El fantasma
simbólico de un espacio en la infancia, como aquel en el que él creció junto a sus
hermanos de la mano de sus padres. La mano simple y cálida de su mamá y la mano gruesa,
áspera y simpática de su papá. Aquellas manos que estaban siempre cerca, en
caricias permanentes. Se lo veía distinto con el paso del tiempo. Aquella casita a
la que no le sobraba nada y a veces le faltaba, tenía, sin embargo, eso que se
había sabido construir desde la sencillez. Las paredes sucias de alegría. Él venía
de ahí. Ella venía de algo muy opuesto, así lo pensaba él, por lo menos.
Ahora, vivían
en un minúsculo departamentito antiguo en el centro de la ciudad con un hermoso
balcón francés orientado hacia la parte más linda de un parque, dos ambientes y
una dependencia ínfima que ella utilizaba como escritorio, sala de lectura, de labores
y multipropósito, su lugar especial, aunque todo en esa casa era ella, cada
detalle, los muebles, los cuadros, los tapices, las cortinas, las alfombras,
los almohadones, las plantas invadiéndolo todo, las lámparas, los jarrones, los candelabros, los
adornos en general, la inspiración variada y multiétnica, el infinito museo de pequeñas y
delicadas posesiones desperdigadas, la colección de gatitos de porcelana, las
cajitas de música con sus bailarinas, cada una de las cosas que habían sido cuidadosamente elegidas
por ella, algunas hechas o restauradas por sus manos incluso, en un largo
proceso, de años de duración. Las revistas la habían ayudado en todo aquello,
siempre estaba sacando ideas nuevas de esas publicaciones especializadas en las
distintas áreas de la femineidad institucionalizada y sus colindantes sistémicas.
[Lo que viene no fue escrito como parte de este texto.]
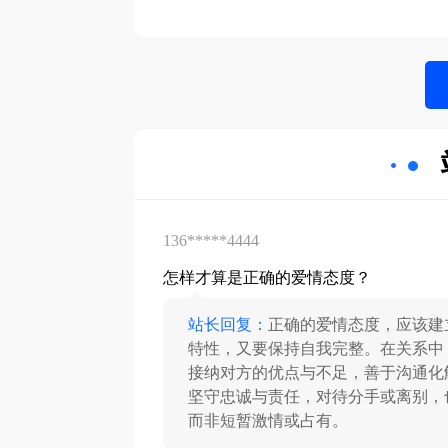
136*****4444
怎样才算是正确的爱情态度？
站长回复：
正确的爱情态度，应该建
特性，又要保持自我完整。在关系中
接纳对方的优点与不足，善于沟通化
坚守忠诚与责任，对待分手或离别，
而非短暂激情或占有。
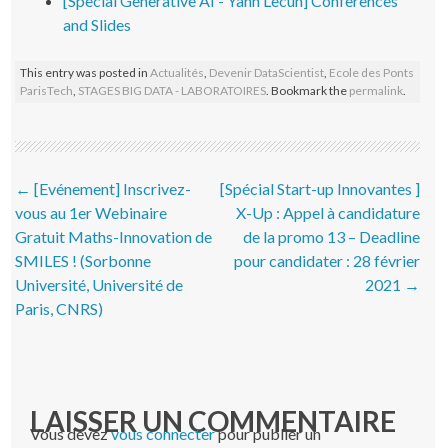
[Special Generative AI - Yann Lecun] Conferences
and Slides
This entry was posted in
Actualités
,
Devenir DataScientist
,
Ecole des Ponts
ParisTech
,
STAGES BIG DATA - LABORATOIRES
. Bookmark the
permalink
.
Post navigation
←
[Evénement] Inscrivez-
[Spécial Start-up Innovantes ]
vous au 1er Webinaire
X-Up : Appel à candidature
Gratuit Maths-Innovation de
de la promo 13 – Deadline
SMILES ! (Sorbonne
pour candidater : 28 février
Université, Université de
2021
→
Paris, CNRS)
LAISSER UN COMMENTAIRE
Vous devez
vous connecter
pour publier un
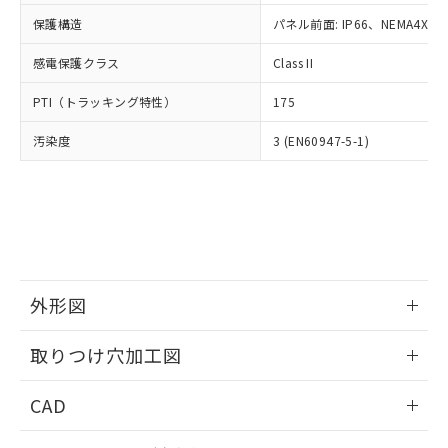
適用除外項目は除く。
ル、化学兵器、生物兵器またはその他
－
在庫なし(最新の在庫状況につ
オムロン制御機器販売店や当社販売拠
フタル酸エステル類の４物質については閾値を超える意
保護構造
パネル前面: IP66、NEMA4X, N
武器並びにこれらの製造装置等に一切
いては、お客様のお取引先、ま
図的な使用がないことを確認しています。
点は「
販売ネットワーク
」をご確認
※2 環境保護使用期限
使用いたしません。
たはお客様担当のオムロン制御
ください。
感電保護クラス
Class II
当社は、貴社製品を第三者に販売する
機器販売店・当社販売員にご確
在庫状況および標準価格結果を当社の
※2 対応予定月
「ｅ」：有害物質（10物質）のすべてが基
場合は、上記1、2および3の内容を当
認ください)
事前の承諾なく第三者に漏洩または開
PTI（トラッキング特性）
175
準値以下であることを示します。
該第三者に通知します。また当社は、
示しないようお願いします。
部品在庫の切り替え状況などにより、予定
「10」：通常の使用状況下において有害物
販売先および販売に係わる関係者が違
マイパーツ機能（部品リスト作成サー
汚染度
3 (EN60947-5-1)
空
受注生産機種、また在庫状況の
月が前後することがあります。
質が外部に漏えいし、環境に深刻な影響を
法に輸出するおそれがある場合は、取
ビス）をご利用いただくには、I-Web
白
情報を公開していない機種
及ぼさない年数を意味します。
り引きをいたしません。
メンバーズにご登録されている必要が
「－」：未確認です。当社販売部門へお問
あります。
い合わせください。
お客様が当ウェブサイト上で当社にご
※3 非含有証明書ダウンロード
登録された部品リストについて、当社
および当社の共同利用者が、当社の製
下記の非含有証明書をダウンロードするこ
品・サービスに関するお客様との取
とができます。
外形図
合意する
キャンセル
引・商談に必要な範囲で利用すること
をご了承ください。
情報更新：2026/05/21
EU RoHS指令（10物質）の非含有証明書
※当社の共同利用者とは、
"個人情報
取りつけ穴加工図
51物質の非含有証明書（当社基準）
の共同利用に関して"
の「1.共同利
※本証明書は発行日時点で非含有を証明す
情報更新：2026/05/21
用者の範囲」に記載されている法人を
CAD
るもので、過去に遡って非含有を証明する
指します。
ものではありません。
ログイン/会員登録いただくと、CADデータをダウンロー
また、RoHS指令のフタル酸エステル類４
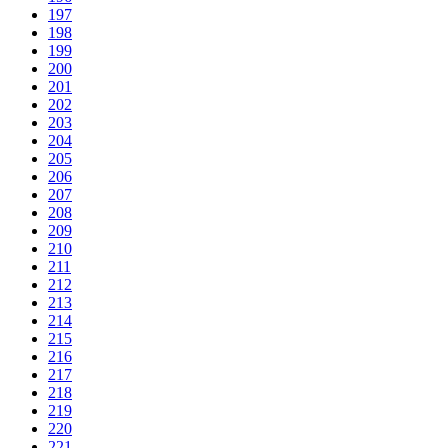
197
198
199
200
201
202
203
204
205
206
207
208
209
210
211
212
213
214
215
216
217
218
219
220
221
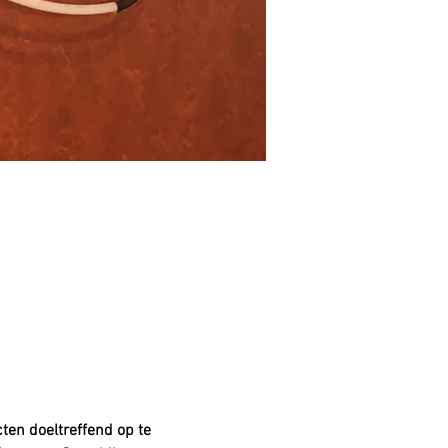
ten doeltreffend op te 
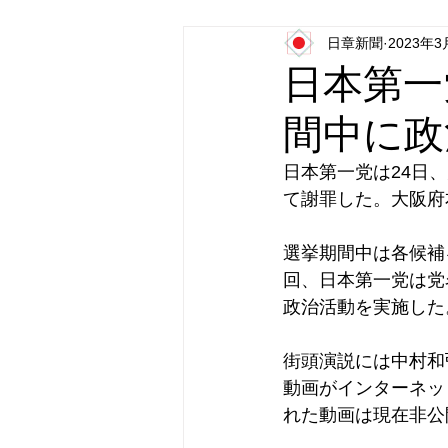
日章新聞
2023年3
日本第一党
日本派保守同盟
日本第一
間中に政
日本第一党は24日
て謝罪した。大阪府
選挙期間中は各候補
回、日本第一党は党
政治活動を実施した
街頭演説には中村和
動画がインターネッ
れた動画は現在非公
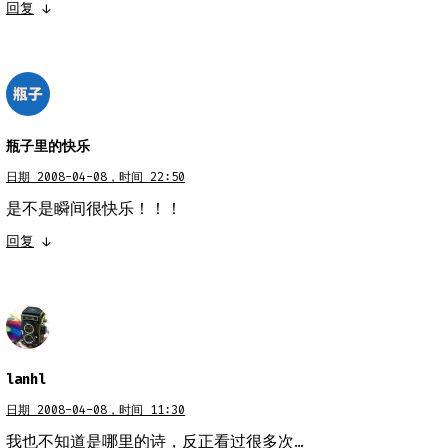
回复
↓
瓶子里的快乐
日期 2008-04-08，时间 22:50
是不是瞬间很快乐！！！
回复
↓
lanhl
日期 2008-04-08，时间 11:30
我也不知道是哪里的诗，反正看过很多次…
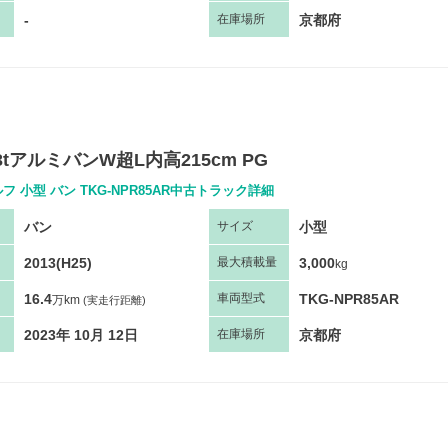
-
京都府
在庫場所
3tアルミバンW超L内高215cm PG
フ 小型 バン TKG-NPR85AR中古トラック詳細
バン
小型
サ
イズ
2013(H25)
3,000
最大
積
載量
kg
16.4
TKG-NPR85AR
車両
型
式
万km
(実走行距離)
2023年 10月 12日
京都府
在庫場所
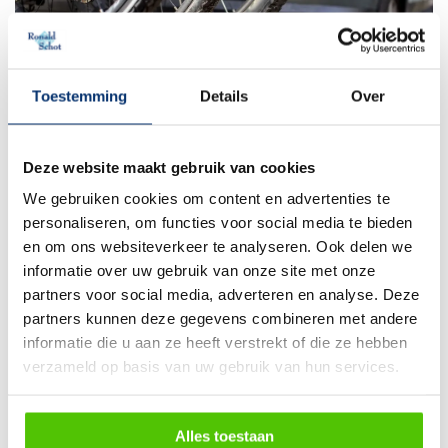
Toestemming
Details
Over
26 mei 2026
Lees blog
Deze website maakt gebruik van cookies
Fietsendrager monteren? Volg dit simpele
stappenplan
We gebruiken cookies om content en advertenties te
personaliseren, om functies voor social media te bieden
en om ons websiteverkeer te analyseren. Ook delen we
informatie over uw gebruik van onze site met onze
partners voor social media, adverteren en analyse. Deze
partners kunnen deze gegevens combineren met andere
informatie die u aan ze heeft verstrekt of die ze hebben
verzameld op basis van uw gebruik van hun services.
Alles toestaan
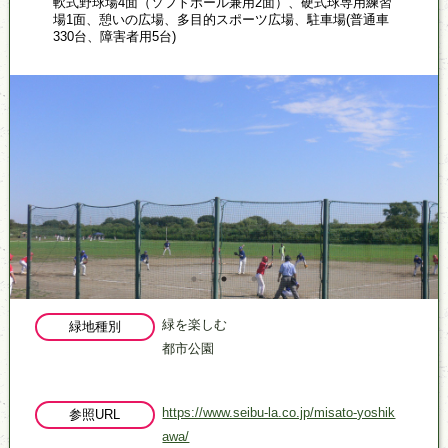
軟式野球場4面（ソフトボール兼用2面）、硬式球専用練習
場1面、憩いの広場、多目的スポーツ広場、駐車場(普通車
330台、障害者用5台)
緑を楽しむ
緑地種別
都市公園
https://www.seibu-la.co.jp/misato-yoshik
参照URL
awa/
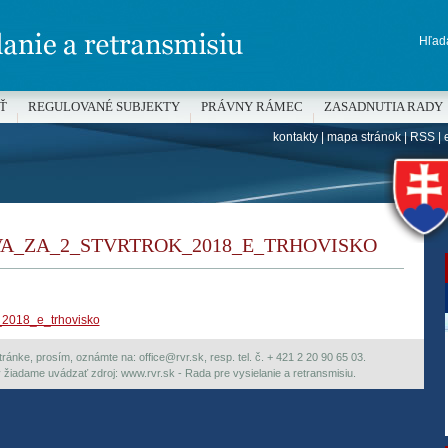
Hľada
Ť
REGULOVANÉ SUBJEKTY
PRÁVNY RÁMEC
ZASADNUTIA RADY
kontakty
|
mapa stránok
|
RSS
|
H
A_ZA_2_STVRTROK_2018_E_TRHOVISKO
_2018_e_trhovisko
ránke, prosím, oznámte na: office@rvr.sk, resp. tel. č. + 421 2 20 90 65 03.
ky žiadame uvádzať zdroj: www.rvr.sk - Rada pre vysielanie a retransmisiu.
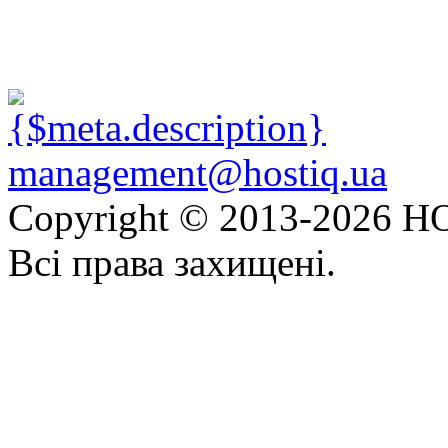
management@hostiq.ua
Copyright © 2013-
2026 HO
Всі права захищені.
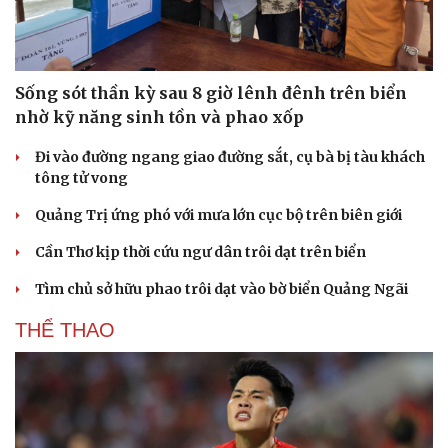
Sống sót thần kỳ sau 8 giờ lênh đênh trên biển
nhờ kỹ năng sinh tồn và phao xốp
Đi vào đường ngang giao đường sắt, cụ bà bị tàu khách
tông tử vong
Quảng Trị ứng phó với mưa lớn cục bộ trên biên giới
Cần Thơ kịp thời cứu ngư dân trôi dạt trên biển
Tìm chủ sở hữu phao trôi dạt vào bờ biển Quảng Ngãi
THỂ THAO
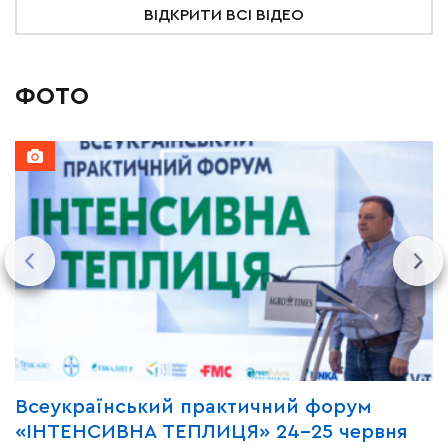
ВІДКРИТИ ВСІ ВІДЕО
ФОТО
Всеукраїнський практичний форум
М
«ІНТЕНСИВНА ТЕПЛИЦЯ» 24-25 червня
P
Flores, mariposas, encajes, puntillas, volados, muñecas, hadas, cristales, gasas, colores, brillos, corazones… Él odiaba esos corazones impuestos por el mercado
de signos, casi tanto como a la cruz devota del dormitorio.
Ese
departamentito estuvo en su familia desde que ella era chiquita, ahí vivió su
abuela hasta la muerte, luego su madre se lo alquiló a una tía o algo así y
finalmente fue de ella cuando su tía o algo así fue a dar a un psiquiátrico.
Toda esa casa
era ella. Él era una tercera parte del armario, un par de estantes en la
biblioteca, la mesa de luz de su lado, algunas pocas cosas en el baño y un
guitarrón jumbo coreano que últimamente estaba guardado en un rincón del
dormitorio al costado de la mesa de luz. Aunque hacía días que él era fundamentalmente
los cigarros y la botella de vodka.
Sus dedos tenues
corrían las páginas, se detuvo en una nota acerca de cómo hacer para mantener viva
la pasión en la pareja.
Él seguía
sentado a la mesa fumando, pensaba en un hombre, apenas mayor que él,
aferrado al timón de una cascara de nuez en el medio de una tormenta furiosa en
el océano.
Las baladas
roncas y oscuras se habían acallado, ninguno de los dos pareció notarlo.